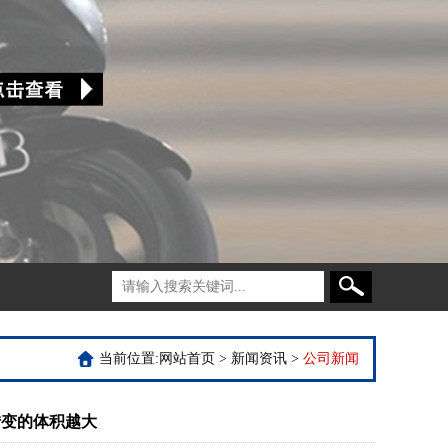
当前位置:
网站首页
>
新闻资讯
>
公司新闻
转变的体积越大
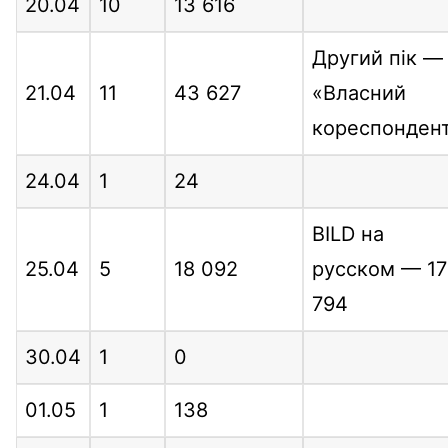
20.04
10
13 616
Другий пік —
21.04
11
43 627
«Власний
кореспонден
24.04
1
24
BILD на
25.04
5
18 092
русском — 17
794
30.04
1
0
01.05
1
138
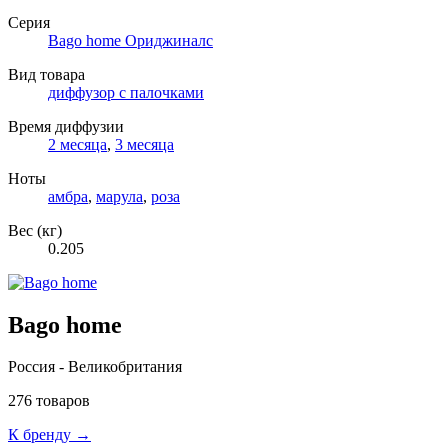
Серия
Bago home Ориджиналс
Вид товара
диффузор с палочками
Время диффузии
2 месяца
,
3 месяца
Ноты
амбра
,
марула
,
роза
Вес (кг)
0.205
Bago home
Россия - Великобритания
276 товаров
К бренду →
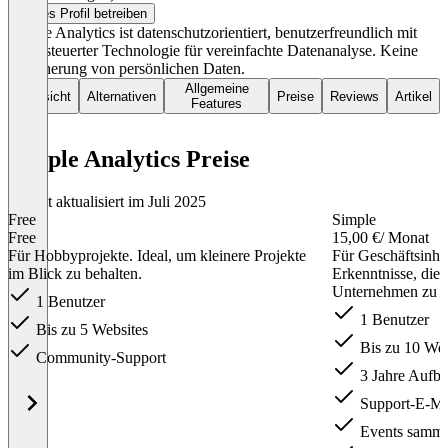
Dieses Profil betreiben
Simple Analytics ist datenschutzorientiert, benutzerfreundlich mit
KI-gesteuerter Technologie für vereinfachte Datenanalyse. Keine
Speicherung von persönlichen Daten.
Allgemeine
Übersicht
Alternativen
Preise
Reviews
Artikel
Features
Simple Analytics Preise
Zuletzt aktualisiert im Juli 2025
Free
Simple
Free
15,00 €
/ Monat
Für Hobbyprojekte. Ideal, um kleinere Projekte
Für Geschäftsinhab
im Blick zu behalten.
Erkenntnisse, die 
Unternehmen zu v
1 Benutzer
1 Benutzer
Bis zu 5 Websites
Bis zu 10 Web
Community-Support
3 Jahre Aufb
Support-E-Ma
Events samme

==

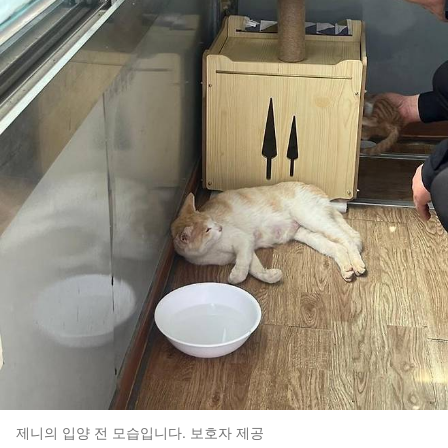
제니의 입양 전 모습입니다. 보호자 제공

---

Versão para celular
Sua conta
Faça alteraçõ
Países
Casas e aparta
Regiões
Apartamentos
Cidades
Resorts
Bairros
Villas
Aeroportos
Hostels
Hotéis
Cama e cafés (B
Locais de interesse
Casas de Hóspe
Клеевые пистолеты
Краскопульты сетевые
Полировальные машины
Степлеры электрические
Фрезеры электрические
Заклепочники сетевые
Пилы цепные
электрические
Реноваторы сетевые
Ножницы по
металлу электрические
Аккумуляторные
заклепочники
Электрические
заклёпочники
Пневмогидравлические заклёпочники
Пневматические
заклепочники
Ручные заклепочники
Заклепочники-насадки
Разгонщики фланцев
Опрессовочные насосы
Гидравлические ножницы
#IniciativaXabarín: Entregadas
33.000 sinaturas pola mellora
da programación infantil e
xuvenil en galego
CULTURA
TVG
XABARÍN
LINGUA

→ **WHAT IS BEING ASKED**
The line above containing "Cama e cafés (B", the line containing "Гидравлические ножницы", and every line between them are to be transcribed exactly; no other line is wanted.

→ **TASK RESPONSE**
Cama e cafés (B
Locais de interesse
Casas de Hóspe
Клеевые пистолеты
Краскопульты сетевые
Полировальные машины
Степлеры электрические
Фрезеры электрические
Заклепочники сетевые
Пилы цепные
электрические
Реноваторы сетевые
Ножницы по
металлу электрические
Аккумуляторные
заклепочники
Электрические
заклёпочники
Пневмогидравлические заклёпочники
Пневматические
заклепочники
Ручные заклепочники
Заклепочники-насадки
Разгонщики фланцев
Опрессовочные насосы
Гидравлические ножницы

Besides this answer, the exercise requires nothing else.